With images excluded, write out each entry below exactly as given.

**Dataset entries**
%%

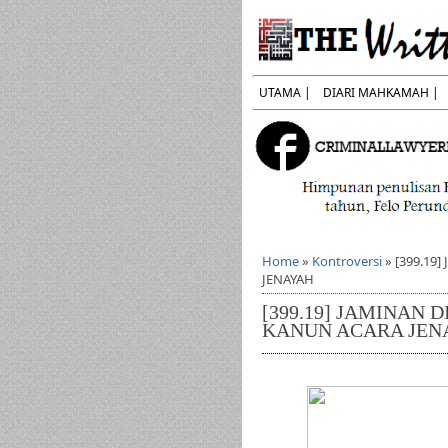
UTAMA |
DIARI MAHKAMAH |
Home
»
Kontroversi
»
[399.19
JENAYAH
[399.19] JAMINAN 
KANUN ACARA JEN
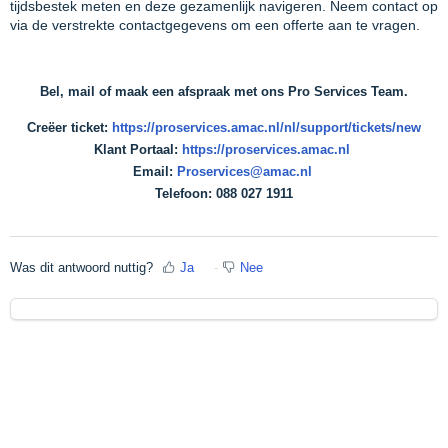
tijdsbestek meten en deze gezamenlijk navigeren. Neem contact op
via de verstrekte contactgegevens om een offerte aan te vragen.
Bel, mail of maak een afspraak met ons Pro Services Team.
Creëer ticket:
https://proservices.amac.nl/nl/support/tickets/new
Klant Portaal:
https://proservices.amac.nl
Email:
Proservices@amac.nl
Telefoon: 088 027 1911
Was dit antwoord nuttig?
Ja
Nee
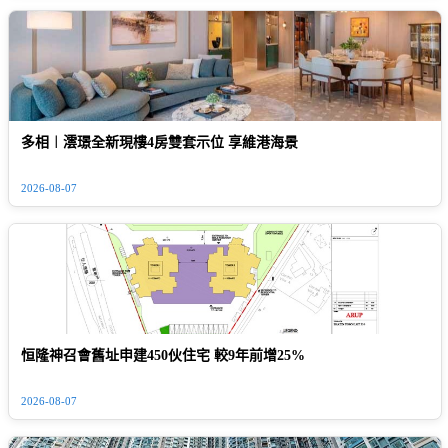
多相︱澐璟全新現樓4房雙套示位 享維港海景
2026-08-07
恒隆神召會舊址申建450伙住宅 較9年前增25%
2026-08-07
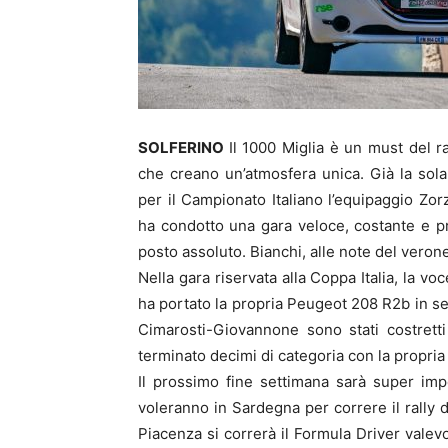
SOLFERINO
Il 1000 Miglia è un must del 
che creano un’atmosfera unica. Già la sola
per il Campionato Italiano l’equipaggio Zor
ha condotto una gara veloce, costante e p
posto assoluto. Bianchi, alle note del veron
Nella gara riservata alla Coppa Italia, la v
ha portato la propria Peugeot 208 R2b in se
Cimarosti-Giovannone sono stati costretti
terminato decimi di categoria con la propria
Il prossimo fine settimana sarà super imp
voleranno in Sardegna per correre il rally
Piacenza si correrà il Formula Driver vale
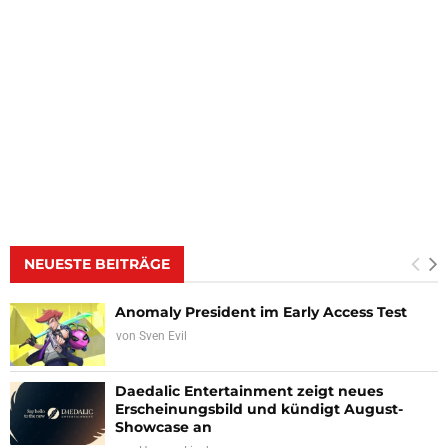
NEUESTE BEITRÄGE
Anomaly President im Early Access Test
von
Sven Evil
Daedalic Entertainment zeigt neues
Erscheinungsbild und kündigt August-
Showcase an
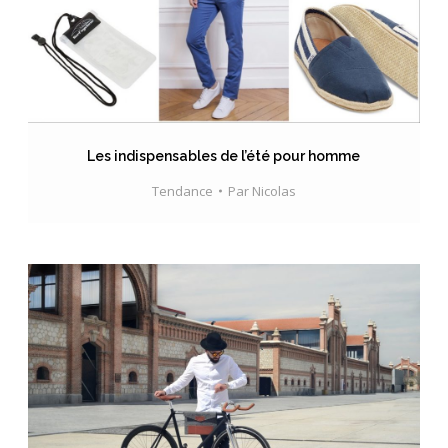
Les indispensables de l’été pour homme
Tendance
Par
Nicolas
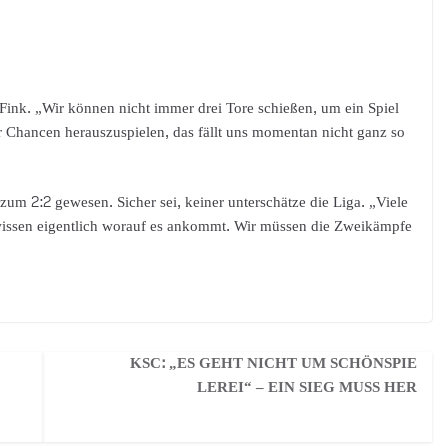
Fink. „Wir können nicht immer drei Tore schießen, um ein Spiel
Chancen herauszuspielen, das fällt uns momentan nicht ganz so
um 2:2 gewesen. Sicher sei, keiner unterschätze die Liga. „Viele
ir wissen eigentlich worauf es ankommt. Wir müssen die Zweikämpfe
KSC: „ES GEHT NICHT UM SCHÖNSPIE
LEREI“ – EIN SIEG MUSS HER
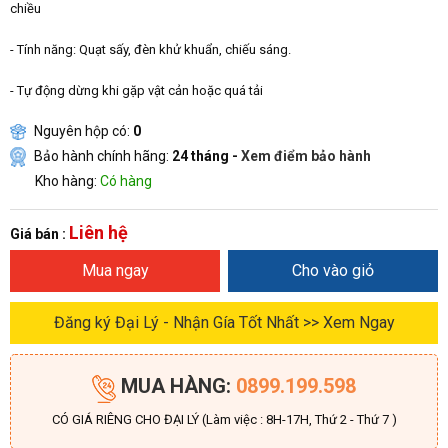
chiều
- Tính năng: Quạt sấy, đèn khử khuẩn, chiếu sáng.
- Tự động dừng khi gặp vật cản hoặc quá tải
Nguyên hộp có:
0
Bảo hành chính hãng:
24 tháng -
Xem điểm bảo hành
Kho hàng:
Có hàng
Liên hệ
Giá bán :
Mua ngay
Cho vào giỏ
Đăng ký Đại Lý - Nhận Gía Tốt Nhất >> Xem Ngay
MUA HÀNG:
0899.199.598
CÓ GIÁ RIÊNG CHO ĐẠI LÝ (Làm việc : 8H-17H, Thứ 2 - Thứ 7 )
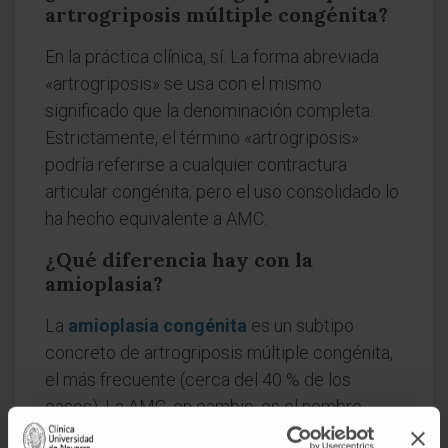
artrogriposis múltiple congénita?
En la práctica clínica, sí. La forma abreviada
«artrogriposis» se usa con el mismo
significado que la denominación completa.
Estrictamente, el término «artrogriposis»
podría referirse a cualquier contractura
articular congénita, pero el uso consolidado lo
ha hecho equivalente a AMC.
¿Qué diferencia hay con la
amioplasia?
La
amioplasia congénita
es un subtipo
concreto de artrogriposis múltiple congénita,
el más frecuente (cerca del 40 % de los
casos). La AMC, en cambio, es el nombre
general que engloba todos los subtipos,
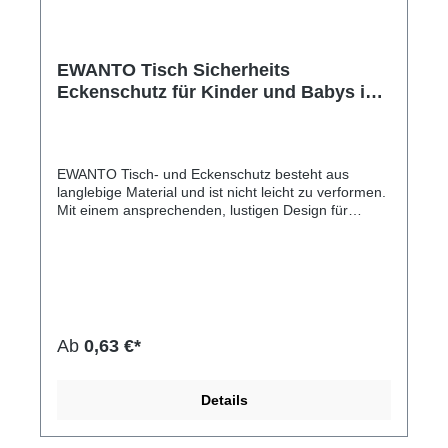
EWANTO Tisch Sicherheits
Eckenschutz für Kinder und Babys im
lustigen Frosch Design, Grün
Kantenschutz mit Kleber Stoßschutz
Kindersicherung ESF-01
EWANTO Tisch- und Eckenschutz besteht aus
langlebige Material und ist nicht leicht zu verformen.
Mit einem ansprechenden, lustigen Design für
Kinder. Der Tisch- und Eckenschutz bietet schnellen,
wirkungsvollen und unkomplizierten Schutz, um den
Wohnraum für Ihre Kinder effektiv sicherer zu
gestalten. Er kann dazu beitragen, Unfälle und
Verletzungen gerade im Kopfbereich vorzubeugen.
Der flexible Eckenschutz kann auf ein Vielzahl von
Möbeloberflächen wie Holz, Glas oder Kunststoff
Ab
0,63 €*
angebracht werden. Vor dem Anbringen bitte die
Oberfläche des Möbels gut reinigen, das
Schutzpapier entfernen und dann den Kantenschutz
Details
auf die Kante drücken, um einen starken Halt zu
gewährleisten.Hersteller-Nr: EAN:
4099949026352Sehr schnelle und einfache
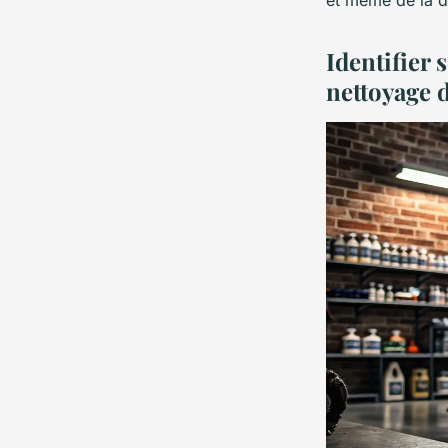
Identifier 
nettoyage 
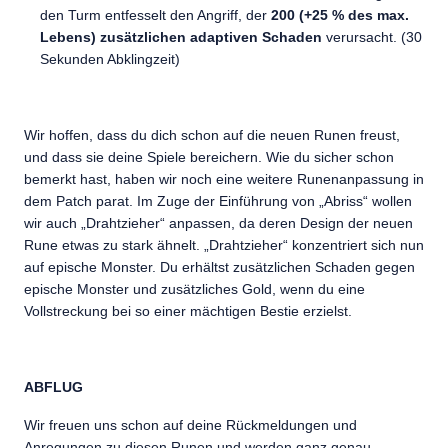
den Turm entfesselt den Angriff, der
200 (+25 % des max.
Lebens) zusätzlichen adaptiven Schaden
verursacht. (30
Sekunden Abklingzeit)
Wir hoffen, dass du dich schon auf die neuen Runen freust,
und dass sie deine Spiele bereichern. Wie du sicher schon
bemerkt hast, haben wir noch eine weitere Runenanpassung in
dem Patch parat. Im Zuge der Einführung von „Abriss“ wollen
wir auch „Drahtzieher“ anpassen, da deren Design der neuen
Rune etwas zu stark ähnelt. „Drahtzieher“ konzentriert sich nun
auf epische Monster. Du erhältst zusätzlichen Schaden gegen
epische Monster und zusätzliches Gold, wenn du eine
Vollstreckung bei so einer mächtigen Bestie erzielst.
ABFLUG
Wir freuen uns schon auf deine Rückmeldungen und
Anregungen zu diesen Runen und werden ganz genau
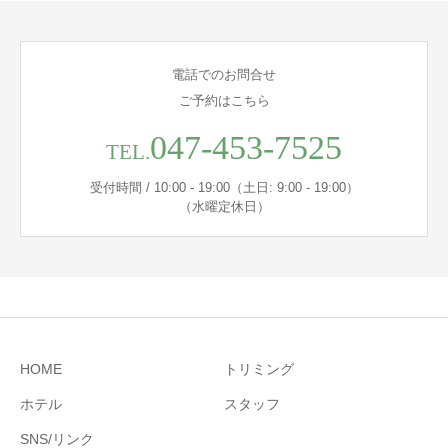
電話でのお問合せ
ご予約はこちら
047-453-7525
TEL.
受付時間 / 10:00 - 19:00（土日: 9:00 - 19:00）
（水曜定休日）
HOME
トリミング
ホテル
スタッフ
SNS/リンク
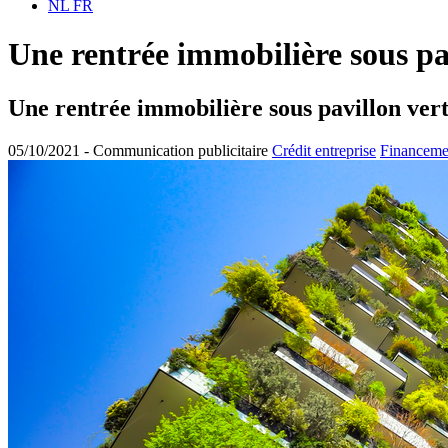
NL
FR
Une rentrée immobilière sous pa
Une rentrée immobilière sous pavillon ver
05/10/2021 -
Communication publicitaire
Crédit entreprise
Financemen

%%

**ANSWER TO THE EXERCISE**
UTAMA |
DIARI MAHKAMAH |
Home
»
Kontroversi
»
[399.19
JENAYAH
[399.19] JAMINAN 
KANUN ACARA JEN
tijdsbestek meten en deze gezamenlijk navigeren. Neem contact op
via de verstrekte contactgegevens om een offerte aan te vragen.
Bel, mail of maak een afspraak met ons Pro Services Team.
Creëer ticket:
https://proservices.amac.nl/nl/support/tickets/new
Klant Portaal:
https://proservices.amac.nl
Email:
Proservices@amac.nl
Telefoon: 088 027 1911
Was dit antwoord nuttig?
Ja
Nee
多相︱澐璟全新現樓4房雙套示位 享維港海景
2026-08-07
恒隆神召會舊址申建450伙住宅 較9年前增25%
2026-08-07
SOLFERINO
Il 1000 Miglia è un must del 
che creano un’atmosfera unica. Già la sola
per il Campionato Italiano l’equipaggio Zor
ha condotto una gara veloce, costante e p
posto assoluto. Bianchi, alle note del veron
Nella gara riservata alla Coppa Italia, la v
ha portato la propria Peugeot 208 R2b in se
Cimarosti-Giovannone sono stati costretti
terminato decimi di categoria con la propria
Il prossimo fine settimana sarà super imp
voleranno in Sardegna per correre il rally
Piacenza si correrà il Formula Driver vale
NEUESTE BEITRÄGE
Anomaly President im Early Access Test
von
Sven Evil
Daedalic Entertainment zeigt neues
Erscheinungsbild und kündigt August-
Showcase an
Les indispensables de l’été pour homme
Tendance
Par
Nicolas
Fink. „Wir können nicht immer drei Tore schießen, um ein Spiel
Chancen herauszuspielen, das fällt uns momentan nicht ganz so
um 2:2 gewesen. Sicher sei, keiner unterschätze die Liga. „Viele
ir wissen eigentlich worauf es ankommt. Wir müssen die Zweikämpfe
KSC: „ES GEHT NICHT UM SCHÖNSPIE
LEREI“ – EIN SIEG MUSS HER
chiều
- Tính năng: Quạt sấy, đèn khử khuẩn, chiếu sáng.
- Tự động dừng khi gặp vật cản hoặc quá tải
Nguyên hộp có:
0
Bảo hành chính hãng:
24 tháng -
Xem điểm bảo hành
Kho hàng:
Có hàng
Liên hệ
Giá bán :
Mua ngay
Cho vào giỏ
Đăng ký Đại Lý - Nhận Gía Tốt Nhất >> Xem Ngay
MUA HÀNG:
0899.199.598
CÓ GIÁ RIÊNG CHO ĐẠI LÝ (Làm việc : 8H-17H, Thứ 2 - Thứ 7 )
artrogriposis múltiple congénita?
En la práctica clínica, sí. La forma abreviada
«artrogriposis» se usa con el mismo
significado que la denominación completa.
Estrictamente, el término «artrogriposis»
podría referirse a cualquier contractura
articular congénita, pero el uso consolidado lo
ha hecho equivalente a AMC.
¿Qué diferencia hay con la
amioplasia?
La
amioplasia congénita
es un subtipo
concreto de artrogriposis múltiple congénita,
el más frecuente (cerca del 40 % de los
casos). La AMC, en cambio, es el nombre
general que engloba todos los subtipos,
EWANTO Tisch Sicherheits
Eckenschutz für Kinder und Babys im
lustigen Frosch Design, Grün
Kantenschutz mit Kleber Stoßschutz
Kindersicherung ESF-01
EWANTO Tisch- und Eckenschutz besteht aus
langlebige Material und ist nicht leicht zu verformen.
Mit einem ansprechenden, lustigen Design für
Kinder. Der Tisch- und Eckenschutz bietet schnellen,
wirkungsvollen und unkomplizierten Schutz, um den
Wohnraum für Ihre Kinder effektiv sicherer zu
gestalten. Er kann dazu beitragen, Unfälle und
Verletzungen gerade im Kopfbereich vorzubeugen.
Der flexible Eckenschutz kann auf ein Vielzahl von
Möbeloberflächen wie Holz, Glas oder Kunststoff
Ab
0,63 €*
angebracht werden. Vor dem Anbringen bitte die
Oberfläche des Möbels gut reinigen, das
Schutzpapier entfernen und dann den Kantenschutz
Details
auf die Kante drücken, um einen starken Halt zu
gewährleisten.Hersteller-Nr: EAN:
4099949026352Sehr schnelle und einfache
Identifier 
nettoyage 
den Turm entfesselt den Angriff, der
200 (+25 % des max.
Lebens) zusätzlichen adaptiven Schaden
verursacht. (30
Sekunden Abklingzeit)
Wir hoffen, dass du dich schon auf die neuen Runen freust,
und dass sie deine Spiele bereichern. Wie du sicher schon
bemerkt hast, haben wir noch eine weitere Runenanpassung in
dem Patch parat. Im Zuge der Einführung von „Abriss“ wollen
wir auch „Drahtzieher“ anpassen, da deren Design der neuen
Rune etwas zu stark ähnelt. „Drahtzieher“ konzentriert sich nun
auf epische Monster. Du erhältst zusätzlichen Schaden gegen
epische Monster und zusätzliches Gold, wenn du eine
Vollstreckung bei so einer mächtigen Bestie erzielst.
ABFLUG
Wir freuen uns schon auf deine Rückmeldungen und
Anregungen zu diesen Runen und werden ganz genau
電話でのお問合せ
ご予約はこちら
047-453-7525
TEL.
受付時間 / 10:00 - 19:00（土日: 9:00 - 19:00）
（水曜定休日）
HOME
トリミング
ホテル
スタッフ
SNS/リンク
NL
FR
Une rentrée immobilière sous pa
Une rentrée immobilière sous pavillon ver
05/10/2021 -
Communication publicitaire
Crédit entreprise
Financemen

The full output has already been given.